• Data for processing:
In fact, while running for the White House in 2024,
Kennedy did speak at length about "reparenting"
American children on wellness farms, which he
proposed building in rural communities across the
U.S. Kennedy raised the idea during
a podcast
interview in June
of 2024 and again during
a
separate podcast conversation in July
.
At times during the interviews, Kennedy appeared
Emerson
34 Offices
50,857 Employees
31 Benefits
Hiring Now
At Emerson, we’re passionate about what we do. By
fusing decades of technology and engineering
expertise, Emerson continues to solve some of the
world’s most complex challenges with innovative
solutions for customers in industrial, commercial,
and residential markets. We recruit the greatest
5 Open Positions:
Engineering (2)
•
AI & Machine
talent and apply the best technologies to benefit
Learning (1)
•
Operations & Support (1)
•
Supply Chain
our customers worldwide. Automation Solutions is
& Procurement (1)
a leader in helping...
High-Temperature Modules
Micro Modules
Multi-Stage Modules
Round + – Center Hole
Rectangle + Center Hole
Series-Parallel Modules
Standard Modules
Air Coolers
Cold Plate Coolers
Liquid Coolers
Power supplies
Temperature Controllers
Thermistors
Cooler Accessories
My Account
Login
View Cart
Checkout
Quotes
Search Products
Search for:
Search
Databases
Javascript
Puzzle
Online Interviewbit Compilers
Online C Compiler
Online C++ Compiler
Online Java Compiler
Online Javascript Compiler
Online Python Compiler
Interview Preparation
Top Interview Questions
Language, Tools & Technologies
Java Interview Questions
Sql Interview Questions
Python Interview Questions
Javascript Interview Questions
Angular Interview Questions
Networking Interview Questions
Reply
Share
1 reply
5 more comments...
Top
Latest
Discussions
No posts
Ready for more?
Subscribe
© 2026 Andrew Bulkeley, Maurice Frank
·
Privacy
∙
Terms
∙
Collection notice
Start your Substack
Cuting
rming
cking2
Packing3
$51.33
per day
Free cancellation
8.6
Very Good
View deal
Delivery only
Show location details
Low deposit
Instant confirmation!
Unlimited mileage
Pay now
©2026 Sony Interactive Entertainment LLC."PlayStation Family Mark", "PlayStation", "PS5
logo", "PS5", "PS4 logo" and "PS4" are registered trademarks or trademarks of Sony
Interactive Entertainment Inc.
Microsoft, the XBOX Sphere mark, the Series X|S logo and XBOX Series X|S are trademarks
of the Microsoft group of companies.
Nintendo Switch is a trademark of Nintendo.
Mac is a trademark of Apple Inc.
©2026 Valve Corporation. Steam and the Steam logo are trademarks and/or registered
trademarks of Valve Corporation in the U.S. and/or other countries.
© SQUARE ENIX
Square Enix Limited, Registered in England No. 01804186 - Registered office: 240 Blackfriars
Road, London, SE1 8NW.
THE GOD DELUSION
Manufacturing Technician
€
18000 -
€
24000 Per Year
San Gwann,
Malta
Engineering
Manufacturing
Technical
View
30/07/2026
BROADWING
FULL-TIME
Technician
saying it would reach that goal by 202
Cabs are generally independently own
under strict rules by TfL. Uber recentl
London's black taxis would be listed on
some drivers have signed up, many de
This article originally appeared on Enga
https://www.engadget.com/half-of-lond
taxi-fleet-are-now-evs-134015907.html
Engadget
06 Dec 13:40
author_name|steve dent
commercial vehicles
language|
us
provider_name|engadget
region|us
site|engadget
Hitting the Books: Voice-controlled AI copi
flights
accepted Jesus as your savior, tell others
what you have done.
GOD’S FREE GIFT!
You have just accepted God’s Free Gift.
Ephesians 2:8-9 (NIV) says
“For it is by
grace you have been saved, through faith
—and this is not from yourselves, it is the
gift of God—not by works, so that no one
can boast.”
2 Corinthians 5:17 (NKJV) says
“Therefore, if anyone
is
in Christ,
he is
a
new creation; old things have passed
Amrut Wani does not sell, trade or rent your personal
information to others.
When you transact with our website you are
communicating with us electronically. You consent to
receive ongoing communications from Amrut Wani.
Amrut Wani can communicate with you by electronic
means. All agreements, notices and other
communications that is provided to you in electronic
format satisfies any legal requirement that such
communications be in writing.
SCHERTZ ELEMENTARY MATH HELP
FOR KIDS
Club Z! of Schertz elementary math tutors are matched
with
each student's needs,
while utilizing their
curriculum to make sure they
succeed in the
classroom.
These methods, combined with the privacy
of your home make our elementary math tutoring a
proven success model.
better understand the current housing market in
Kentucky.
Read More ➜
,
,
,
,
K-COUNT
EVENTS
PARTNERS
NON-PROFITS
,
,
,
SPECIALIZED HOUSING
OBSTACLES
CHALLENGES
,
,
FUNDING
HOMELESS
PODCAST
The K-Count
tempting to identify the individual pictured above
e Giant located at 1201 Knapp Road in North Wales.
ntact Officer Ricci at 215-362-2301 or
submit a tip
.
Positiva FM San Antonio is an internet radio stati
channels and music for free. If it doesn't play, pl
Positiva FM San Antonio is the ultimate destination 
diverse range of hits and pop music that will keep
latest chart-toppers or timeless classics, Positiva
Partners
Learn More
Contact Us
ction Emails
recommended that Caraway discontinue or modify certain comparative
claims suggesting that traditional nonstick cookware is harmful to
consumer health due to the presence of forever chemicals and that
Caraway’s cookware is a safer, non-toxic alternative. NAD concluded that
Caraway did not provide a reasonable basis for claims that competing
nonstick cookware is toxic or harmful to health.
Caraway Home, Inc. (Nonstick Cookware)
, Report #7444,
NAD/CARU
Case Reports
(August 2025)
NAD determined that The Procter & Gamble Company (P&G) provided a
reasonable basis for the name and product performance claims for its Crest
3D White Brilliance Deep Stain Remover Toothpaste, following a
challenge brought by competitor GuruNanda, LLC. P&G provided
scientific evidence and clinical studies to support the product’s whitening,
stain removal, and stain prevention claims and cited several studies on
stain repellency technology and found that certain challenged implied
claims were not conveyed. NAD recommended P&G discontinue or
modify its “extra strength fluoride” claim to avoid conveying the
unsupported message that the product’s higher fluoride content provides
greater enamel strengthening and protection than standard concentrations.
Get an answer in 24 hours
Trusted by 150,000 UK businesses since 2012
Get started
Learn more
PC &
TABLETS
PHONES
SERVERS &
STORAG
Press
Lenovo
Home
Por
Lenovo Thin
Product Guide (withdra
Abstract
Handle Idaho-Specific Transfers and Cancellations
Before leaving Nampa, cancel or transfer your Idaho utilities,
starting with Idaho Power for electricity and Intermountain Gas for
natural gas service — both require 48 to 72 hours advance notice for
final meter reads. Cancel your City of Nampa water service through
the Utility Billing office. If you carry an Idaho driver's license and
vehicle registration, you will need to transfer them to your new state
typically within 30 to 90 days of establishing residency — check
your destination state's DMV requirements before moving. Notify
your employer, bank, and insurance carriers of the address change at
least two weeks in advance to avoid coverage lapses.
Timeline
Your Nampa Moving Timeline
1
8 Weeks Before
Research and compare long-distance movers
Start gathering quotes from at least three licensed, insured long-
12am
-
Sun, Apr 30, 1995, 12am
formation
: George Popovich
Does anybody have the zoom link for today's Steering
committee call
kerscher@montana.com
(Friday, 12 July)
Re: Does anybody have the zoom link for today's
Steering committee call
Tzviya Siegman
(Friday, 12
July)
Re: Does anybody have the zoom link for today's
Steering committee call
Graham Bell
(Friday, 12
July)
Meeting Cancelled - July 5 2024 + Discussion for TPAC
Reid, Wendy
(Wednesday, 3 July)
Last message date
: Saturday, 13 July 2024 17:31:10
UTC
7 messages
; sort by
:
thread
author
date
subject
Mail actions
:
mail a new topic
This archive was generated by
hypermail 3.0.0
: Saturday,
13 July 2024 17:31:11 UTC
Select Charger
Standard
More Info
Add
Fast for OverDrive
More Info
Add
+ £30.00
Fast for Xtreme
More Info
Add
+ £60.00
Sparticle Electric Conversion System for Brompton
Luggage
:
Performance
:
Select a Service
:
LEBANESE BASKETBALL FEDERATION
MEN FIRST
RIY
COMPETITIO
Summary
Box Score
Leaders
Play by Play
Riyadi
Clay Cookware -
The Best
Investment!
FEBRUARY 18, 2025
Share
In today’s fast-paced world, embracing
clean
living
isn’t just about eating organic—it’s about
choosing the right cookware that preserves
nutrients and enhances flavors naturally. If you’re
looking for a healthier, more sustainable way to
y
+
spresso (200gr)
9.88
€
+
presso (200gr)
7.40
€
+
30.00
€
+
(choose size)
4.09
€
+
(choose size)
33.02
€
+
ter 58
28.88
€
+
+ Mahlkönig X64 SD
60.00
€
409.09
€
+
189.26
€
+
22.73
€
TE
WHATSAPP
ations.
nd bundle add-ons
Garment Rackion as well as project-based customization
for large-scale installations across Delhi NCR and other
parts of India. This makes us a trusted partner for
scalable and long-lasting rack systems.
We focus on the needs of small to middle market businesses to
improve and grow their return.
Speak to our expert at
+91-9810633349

• Work item: All lines from the first line of the listing above through the line containing "Javascript Interview Questions" are to be retyped exactly. Leave out any other line.

• Task output:
In fact, while running for the White House in 2024,
Kennedy did speak at length about "reparenting"
American children on wellness farms, which he
proposed building in rural communities across the
U.S. Kennedy raised the idea during
a podcast
interview in June
of 2024 and again during
a
separate podcast conversation in July
.
At times during the interviews, Kennedy appeared
Emerson
34 Offices
50,857 Employees
31 Benefits
Hiring Now
At Emerson, we’re passionate about what we do. By
fusing decades of technology and engineering
expertise, Emerson continues to solve some of the
world’s most complex challenges with innovative
solutions for customers in industrial, commercial,
and residential markets. We recruit the greatest
5 Open Positions:
Engineering (2)
•
AI & Machine
talent and apply the best technologies to benefit
Learning (1)
•
Operations & Support (1)
•
Supply Chain
our customers worldwide. Automation Solutions is
& Procurement (1)
a leader in helping...
High-Temperature Modules
Micro Modules
Multi-Stage Modules
Round + – Center Hole
Rectangle + Center Hole
Series-Parallel Modules
Standard Modules
Air Coolers
Cold Plate Coolers
Liquid Coolers
Power supplies
Temperature Controllers
Thermistors
Cooler Accessories
My Account
Login
View Cart
Checkout
Quotes
Search Products
Search for:
Search
Databases
Javascript
Puzzle
Online Interviewbit Compilers
Online C Compiler
Online C++ Compiler
Online Java Compiler
Online Javascript Compiler
Online Python Compiler
Interview Preparation
Top Interview Questions
Language, Tools & Technologies
Java Interview Questions
Sql Interview Questions
Python Interview Questions
Javascript Interview Questions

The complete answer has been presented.